_Instructions for the task:_
Below are the data; count the lines with the string "стиле" in them and give that number only.

_Information supplied:_
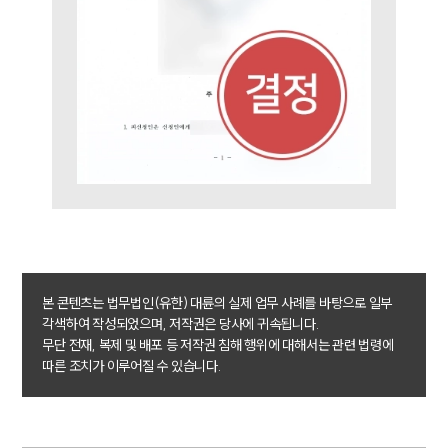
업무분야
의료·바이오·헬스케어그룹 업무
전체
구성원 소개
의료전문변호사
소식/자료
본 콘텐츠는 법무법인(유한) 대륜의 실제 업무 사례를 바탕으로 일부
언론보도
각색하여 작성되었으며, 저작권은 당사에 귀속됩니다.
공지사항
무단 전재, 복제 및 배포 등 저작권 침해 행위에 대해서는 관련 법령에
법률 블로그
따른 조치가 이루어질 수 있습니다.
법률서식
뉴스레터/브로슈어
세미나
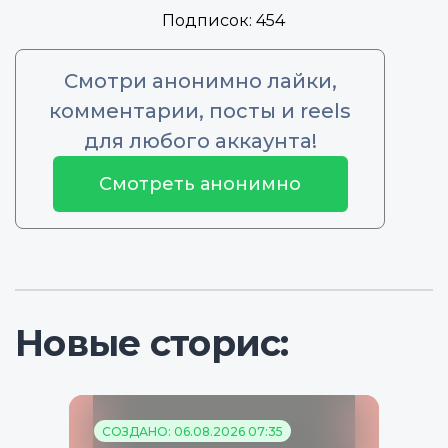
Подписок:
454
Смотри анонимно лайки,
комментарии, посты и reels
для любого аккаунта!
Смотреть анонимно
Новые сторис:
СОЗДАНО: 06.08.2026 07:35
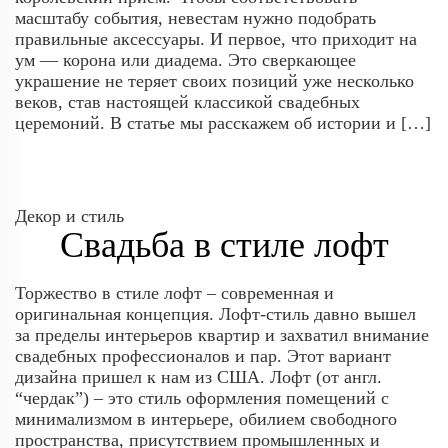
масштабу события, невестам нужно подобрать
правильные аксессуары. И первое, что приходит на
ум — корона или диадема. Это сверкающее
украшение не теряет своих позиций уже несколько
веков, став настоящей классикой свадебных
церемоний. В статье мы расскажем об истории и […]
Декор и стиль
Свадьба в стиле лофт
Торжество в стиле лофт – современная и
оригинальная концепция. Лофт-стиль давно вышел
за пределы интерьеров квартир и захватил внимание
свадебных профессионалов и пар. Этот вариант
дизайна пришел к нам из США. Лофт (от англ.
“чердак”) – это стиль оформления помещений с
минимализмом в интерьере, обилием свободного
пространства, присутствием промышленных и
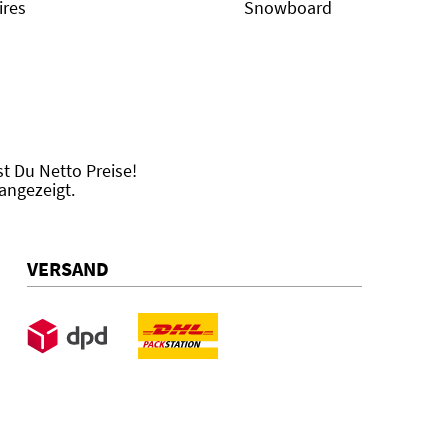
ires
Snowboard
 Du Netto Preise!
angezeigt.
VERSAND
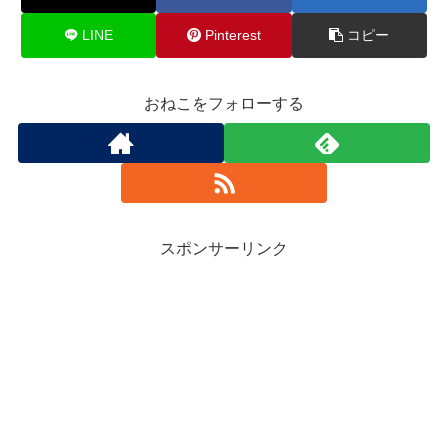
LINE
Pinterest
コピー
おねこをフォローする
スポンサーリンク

...

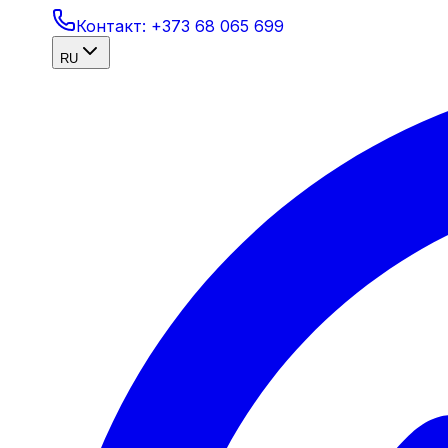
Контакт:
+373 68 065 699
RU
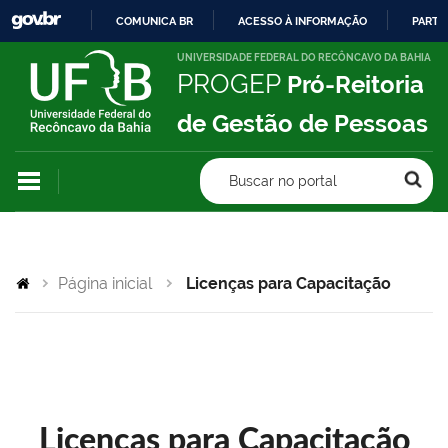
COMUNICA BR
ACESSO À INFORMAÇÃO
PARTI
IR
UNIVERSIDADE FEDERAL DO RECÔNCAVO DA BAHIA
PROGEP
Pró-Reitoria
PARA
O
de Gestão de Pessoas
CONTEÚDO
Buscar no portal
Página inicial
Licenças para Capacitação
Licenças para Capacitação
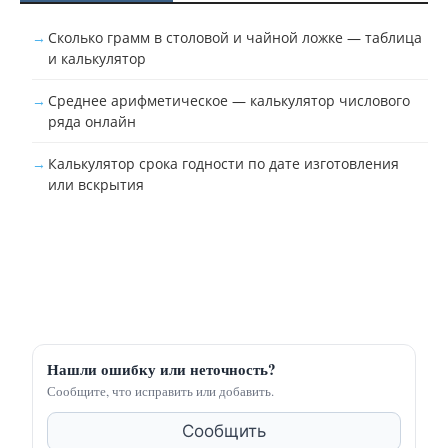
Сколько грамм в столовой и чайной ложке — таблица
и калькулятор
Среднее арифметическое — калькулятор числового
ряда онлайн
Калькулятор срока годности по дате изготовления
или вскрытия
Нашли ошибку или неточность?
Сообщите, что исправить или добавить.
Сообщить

_Answer section:_
2